▸ **What to work on**:
Give the count of lines that hold the word "весьма" in this listing, with nothing added.
========
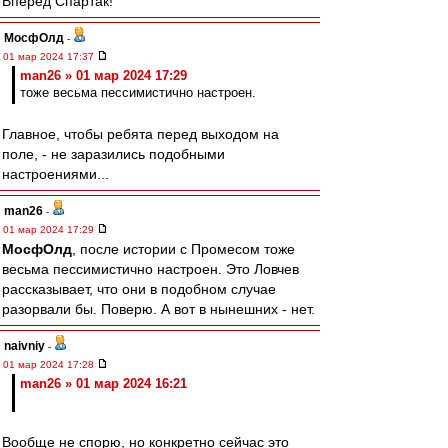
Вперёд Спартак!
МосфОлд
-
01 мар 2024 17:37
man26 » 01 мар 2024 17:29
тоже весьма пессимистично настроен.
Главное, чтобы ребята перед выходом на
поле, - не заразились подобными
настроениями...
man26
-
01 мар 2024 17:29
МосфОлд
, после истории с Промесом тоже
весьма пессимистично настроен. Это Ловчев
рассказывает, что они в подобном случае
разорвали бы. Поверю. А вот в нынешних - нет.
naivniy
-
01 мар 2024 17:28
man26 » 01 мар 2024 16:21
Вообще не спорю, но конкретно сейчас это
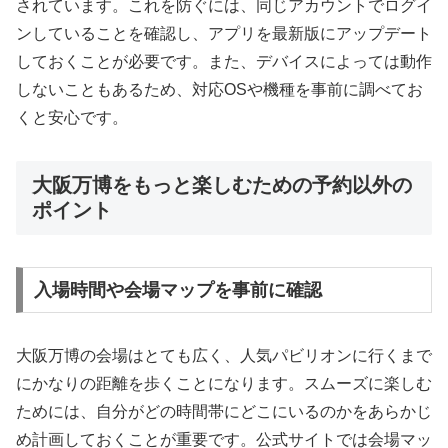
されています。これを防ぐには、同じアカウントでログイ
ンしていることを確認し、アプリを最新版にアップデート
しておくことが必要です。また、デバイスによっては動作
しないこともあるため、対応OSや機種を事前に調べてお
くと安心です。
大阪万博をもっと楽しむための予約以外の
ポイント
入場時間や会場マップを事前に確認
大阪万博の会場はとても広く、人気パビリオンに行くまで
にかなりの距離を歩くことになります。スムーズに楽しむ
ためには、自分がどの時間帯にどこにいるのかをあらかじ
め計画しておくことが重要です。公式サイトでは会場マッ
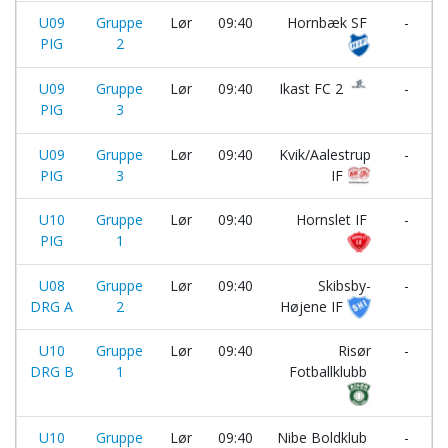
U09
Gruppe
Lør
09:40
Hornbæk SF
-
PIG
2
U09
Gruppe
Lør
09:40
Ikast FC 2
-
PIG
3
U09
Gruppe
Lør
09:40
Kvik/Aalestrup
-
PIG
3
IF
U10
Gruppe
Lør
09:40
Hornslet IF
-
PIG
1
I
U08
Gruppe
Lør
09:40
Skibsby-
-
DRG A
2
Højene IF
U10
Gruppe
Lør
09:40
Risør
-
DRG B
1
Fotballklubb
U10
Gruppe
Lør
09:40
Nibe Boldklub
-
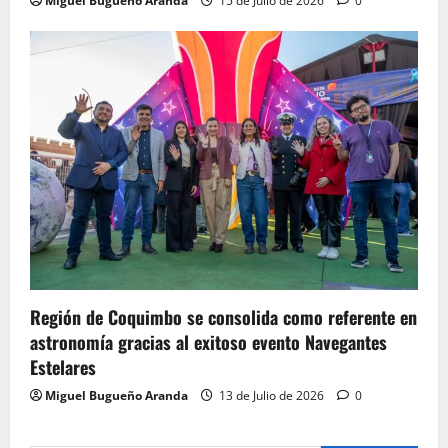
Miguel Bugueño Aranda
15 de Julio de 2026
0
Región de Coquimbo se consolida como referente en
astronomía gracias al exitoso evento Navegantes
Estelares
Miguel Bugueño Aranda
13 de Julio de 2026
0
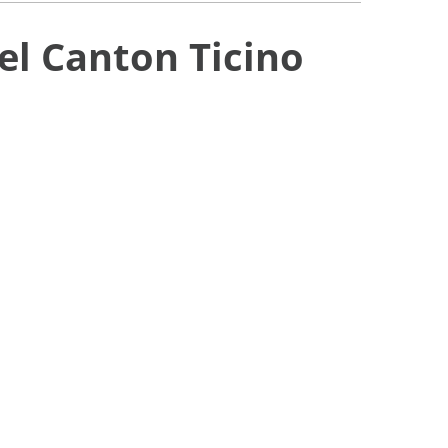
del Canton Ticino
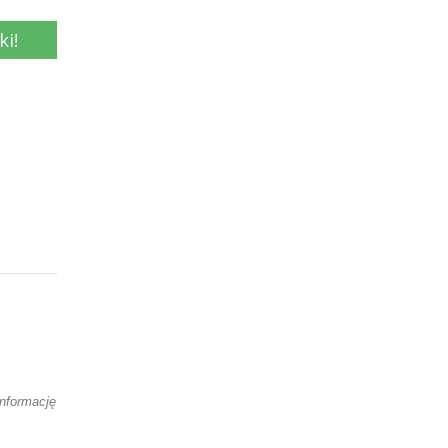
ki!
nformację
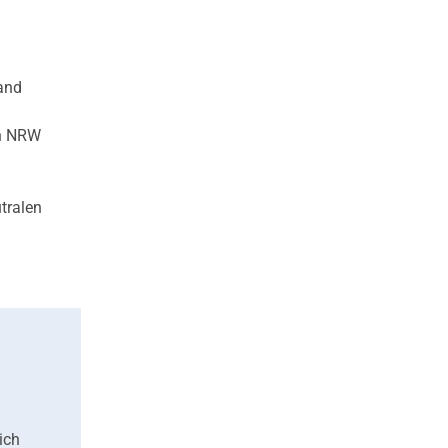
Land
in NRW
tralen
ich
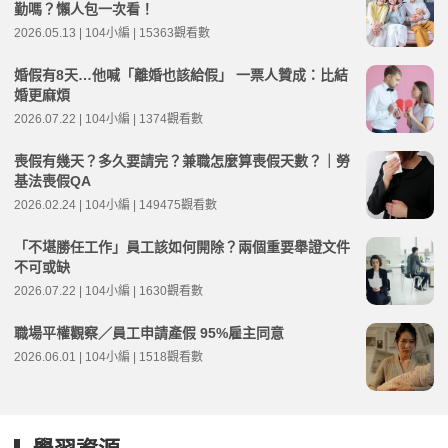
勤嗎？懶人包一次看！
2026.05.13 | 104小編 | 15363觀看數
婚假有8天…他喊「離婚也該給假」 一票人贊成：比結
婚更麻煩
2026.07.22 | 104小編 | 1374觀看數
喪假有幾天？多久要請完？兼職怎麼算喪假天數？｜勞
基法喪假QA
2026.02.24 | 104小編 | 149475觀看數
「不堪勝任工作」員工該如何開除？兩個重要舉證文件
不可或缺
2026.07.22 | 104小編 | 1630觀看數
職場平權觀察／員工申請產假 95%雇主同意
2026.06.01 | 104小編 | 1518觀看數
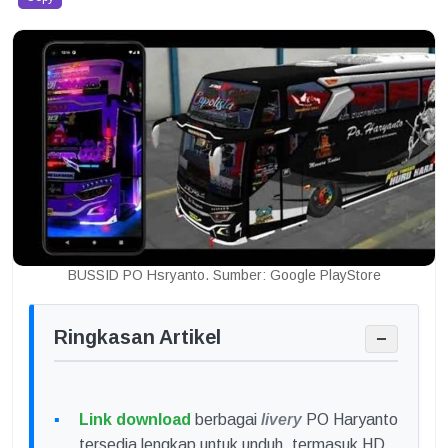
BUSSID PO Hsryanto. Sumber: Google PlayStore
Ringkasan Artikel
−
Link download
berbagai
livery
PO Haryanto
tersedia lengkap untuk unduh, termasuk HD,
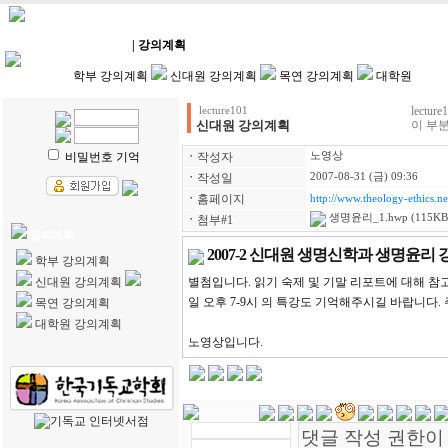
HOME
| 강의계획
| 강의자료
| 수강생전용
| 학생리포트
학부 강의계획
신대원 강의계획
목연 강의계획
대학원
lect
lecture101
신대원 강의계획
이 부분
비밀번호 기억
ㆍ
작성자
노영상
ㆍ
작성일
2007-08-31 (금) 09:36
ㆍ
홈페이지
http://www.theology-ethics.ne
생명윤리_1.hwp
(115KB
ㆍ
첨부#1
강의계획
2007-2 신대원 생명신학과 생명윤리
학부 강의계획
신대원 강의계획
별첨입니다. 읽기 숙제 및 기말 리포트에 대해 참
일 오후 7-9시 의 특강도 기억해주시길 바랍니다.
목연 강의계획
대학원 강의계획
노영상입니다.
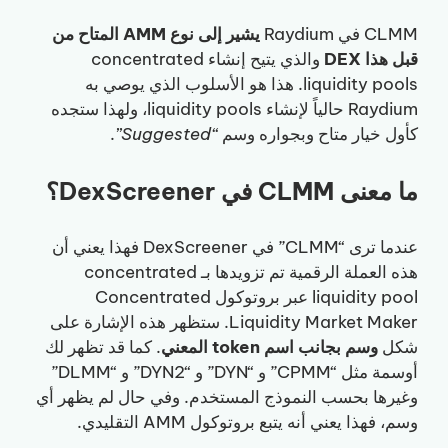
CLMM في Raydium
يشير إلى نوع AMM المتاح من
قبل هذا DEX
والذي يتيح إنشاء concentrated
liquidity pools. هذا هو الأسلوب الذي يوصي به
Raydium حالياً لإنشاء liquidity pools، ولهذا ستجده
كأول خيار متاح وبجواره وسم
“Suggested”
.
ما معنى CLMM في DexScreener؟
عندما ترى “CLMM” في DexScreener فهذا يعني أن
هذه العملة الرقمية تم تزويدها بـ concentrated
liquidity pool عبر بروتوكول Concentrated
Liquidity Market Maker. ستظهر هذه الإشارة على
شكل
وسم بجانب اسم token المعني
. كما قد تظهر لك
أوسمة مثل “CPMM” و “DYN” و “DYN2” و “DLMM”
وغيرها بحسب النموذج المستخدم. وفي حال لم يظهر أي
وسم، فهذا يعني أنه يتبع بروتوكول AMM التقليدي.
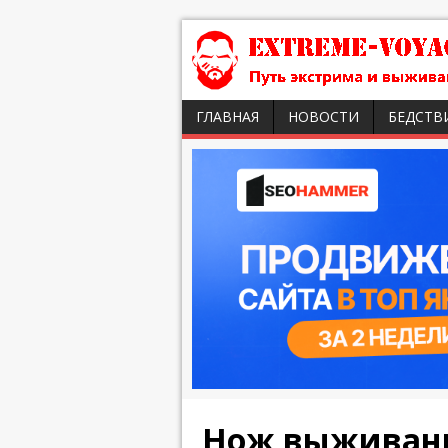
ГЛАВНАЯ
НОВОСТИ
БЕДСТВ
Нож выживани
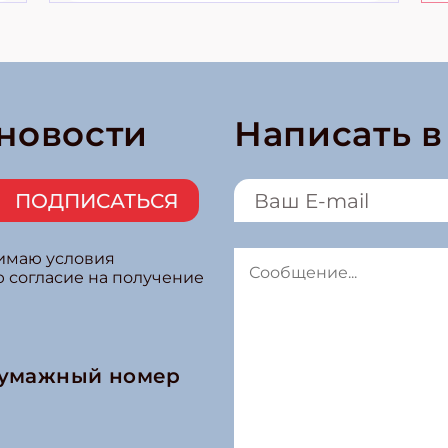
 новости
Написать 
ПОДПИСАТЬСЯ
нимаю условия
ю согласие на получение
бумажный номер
========
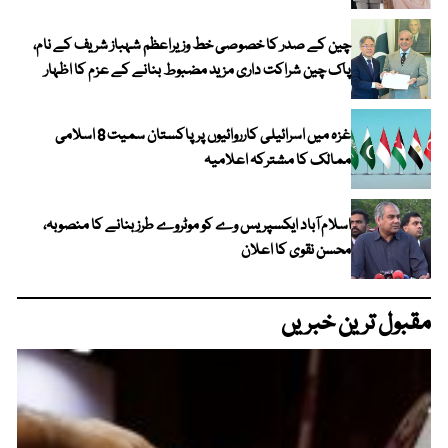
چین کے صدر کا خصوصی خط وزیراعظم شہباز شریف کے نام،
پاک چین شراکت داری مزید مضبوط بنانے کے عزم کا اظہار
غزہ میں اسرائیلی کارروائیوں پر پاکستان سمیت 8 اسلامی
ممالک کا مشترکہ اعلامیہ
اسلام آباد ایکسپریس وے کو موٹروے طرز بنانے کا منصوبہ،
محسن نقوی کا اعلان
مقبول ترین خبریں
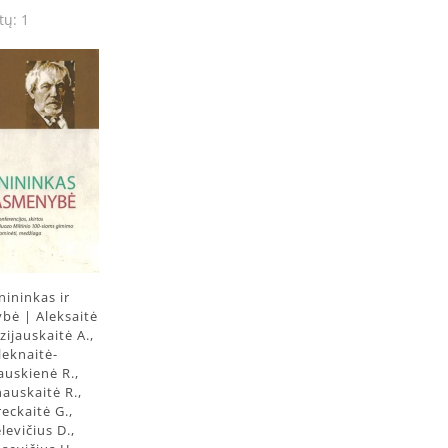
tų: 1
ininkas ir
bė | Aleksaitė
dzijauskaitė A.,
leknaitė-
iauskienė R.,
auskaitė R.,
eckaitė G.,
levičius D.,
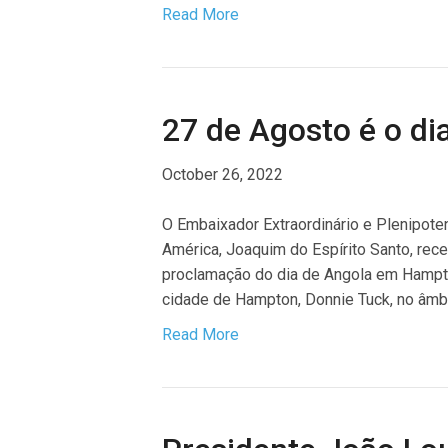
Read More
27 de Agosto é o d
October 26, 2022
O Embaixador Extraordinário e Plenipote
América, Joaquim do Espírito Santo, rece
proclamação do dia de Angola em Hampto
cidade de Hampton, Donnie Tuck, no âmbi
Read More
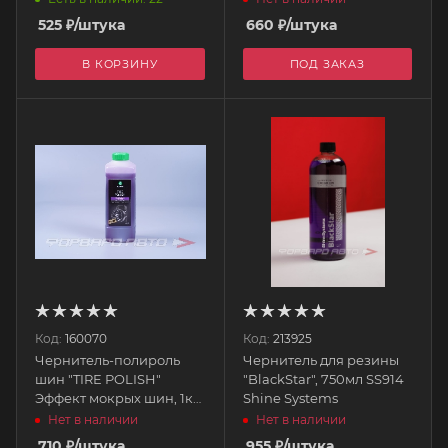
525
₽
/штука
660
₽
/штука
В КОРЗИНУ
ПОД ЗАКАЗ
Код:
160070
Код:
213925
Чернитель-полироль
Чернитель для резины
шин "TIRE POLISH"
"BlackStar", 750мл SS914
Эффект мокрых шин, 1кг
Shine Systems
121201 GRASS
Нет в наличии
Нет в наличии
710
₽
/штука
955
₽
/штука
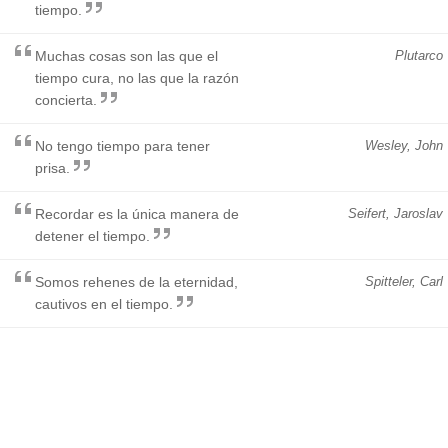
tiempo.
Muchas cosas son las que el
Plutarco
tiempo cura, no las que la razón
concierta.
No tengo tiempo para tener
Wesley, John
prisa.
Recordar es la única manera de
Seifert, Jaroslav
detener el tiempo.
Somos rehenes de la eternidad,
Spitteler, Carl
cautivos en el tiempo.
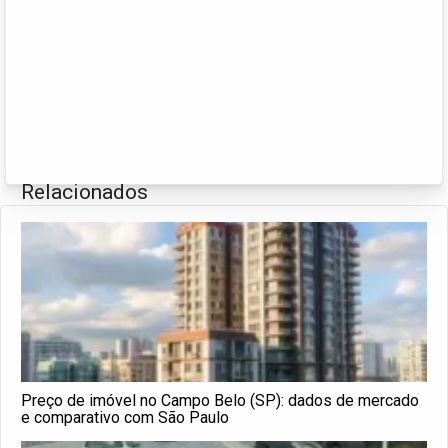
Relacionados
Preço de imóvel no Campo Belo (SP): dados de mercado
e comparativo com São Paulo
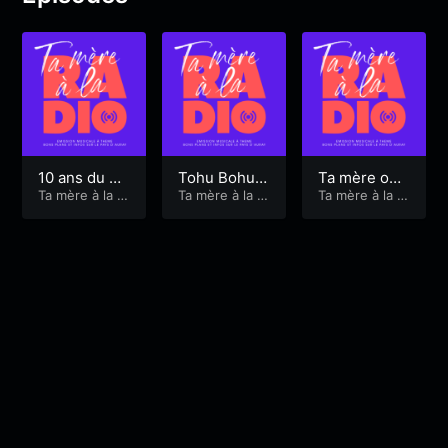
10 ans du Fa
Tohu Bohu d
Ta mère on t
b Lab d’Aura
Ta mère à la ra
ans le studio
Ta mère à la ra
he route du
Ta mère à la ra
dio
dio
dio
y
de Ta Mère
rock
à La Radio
========
▸ **Reply to the exercise**:
2